FOOD CORPORATION OF INDIA             ...  Appellant
                 Through: Mr. Rajeev Sharma, Adv.

                          Versus

M/S GREWAL RICE & GENERAL MILLS & ANR
                                     ...       Respondents
                  Through: Mr. Kumar Dushyant Singh
                           with Mr. Siddharth Dutta, Advs
                           Mrs. Bharathi Raju, CGSC with
                           Ms. Saakshi Agrawal, Advs for
                           UOI.
CORAM:-
HON'BLE THE ACTING CHIEF JUSTICE
HON'BLE MR JUSTICE C. HARI SHANKAR
%                         (JUDGMENT)

C. HARI SHANKAR, J.

1. We had, vide our order dated 16th March, 2018, dismissed the present appeal, stating that the reasons for dismissal would follow. This judgement proceeds to record the said reasons.

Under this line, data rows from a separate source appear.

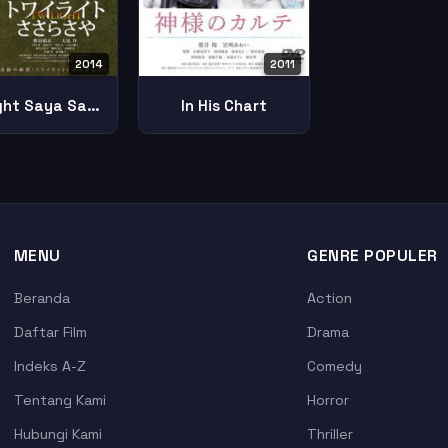
2014
2011
Twilight Saya Sasara
In His Chart
MENU
GENRE POPULER
Beranda
Action
Daftar Film
Drama
Indeks A-Z
Comedy
Tentang Kami
Horror
Hubungi Kami
Thriller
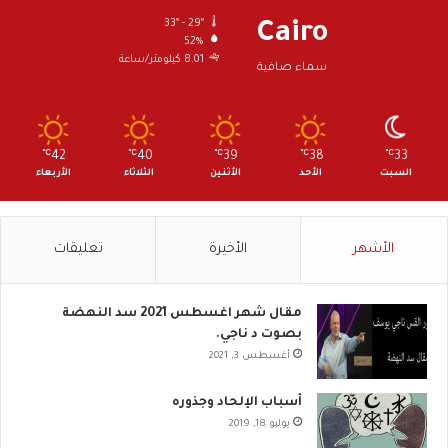
33º - 29º
Cairo
52%
8.01 كيلومتر/ساعة
سماء صافية
℃
42
℃
40
℃
39
℃
38
℃
33
السبت
الأحد
الأثنين
الثلاثاء
الأربعاء
الأشهر
الأخيرة
تعليقات
مقال شهر اغسطس 2021 سد النهضة
بصوت د ناجي.
أغسطس 3, 2021
أسباب الإلحاد وجذوره
يوليو 18, 2019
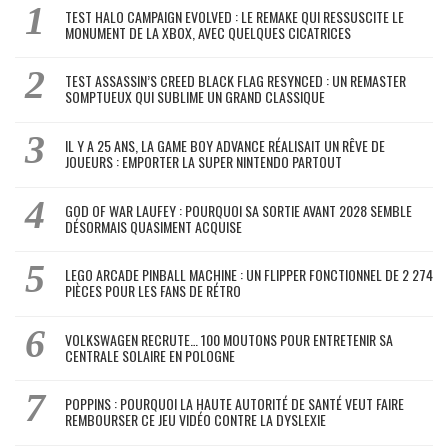
TEST HALO CAMPAIGN EVOLVED : LE REMAKE QUI RESSUSCITE LE
MONUMENT DE LA XBOX, AVEC QUELQUES CICATRICES
TEST ASSASSIN’S CREED BLACK FLAG RESYNCED : UN REMASTER
SOMPTUEUX QUI SUBLIME UN GRAND CLASSIQUE
IL Y A 25 ANS, LA GAME BOY ADVANCE RÉALISAIT UN RÊVE DE
JOUEURS : EMPORTER LA SUPER NINTENDO PARTOUT
GOD OF WAR LAUFEY : POURQUOI SA SORTIE AVANT 2028 SEMBLE
DÉSORMAIS QUASIMENT ACQUISE
LEGO ARCADE PINBALL MACHINE : UN FLIPPER FONCTIONNEL DE 2 274
PIÈCES POUR LES FANS DE RÉTRO
VOLKSWAGEN RECRUTE… 100 MOUTONS POUR ENTRETENIR SA
CENTRALE SOLAIRE EN POLOGNE
POPPINS : POURQUOI LA HAUTE AUTORITÉ DE SANTÉ VEUT FAIRE
REMBOURSER CE JEU VIDÉO CONTRE LA DYSLEXIE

2. The appellant seeks, by means of the present appeal, filed under Section 37 of the Arbitration and Conciliation Act, 1996 (hereinafter referred to as "the 1996 Act"), to challenge an order dated 19th July, 2017 passed by the learned Single Judge in IA 7953/2017, preferred

FAO (OS) 272/2017 Page 1 by the appellant in OMP 690/2012 (in which the present appellant was the petitioner).

3. Inasmuch as the impugned order is brief, it may be reproduced, in extenso, as under:

" This application is filed by the respondent for direction to the learned Arbitrator that the order dated 30.01.2015 passed by this Court be implemented regarding leading of evidence and permission of cross- examination etc. Earlier the learned Arbitrator had passed the Award on 26.4.2012. In a challenge to the Award before this court, this court on 30.1.2015 set aside the Award and remitted the matter back to the learned Arbitrator for deciding the claims filed by the petitioner on merits, in accordance with law.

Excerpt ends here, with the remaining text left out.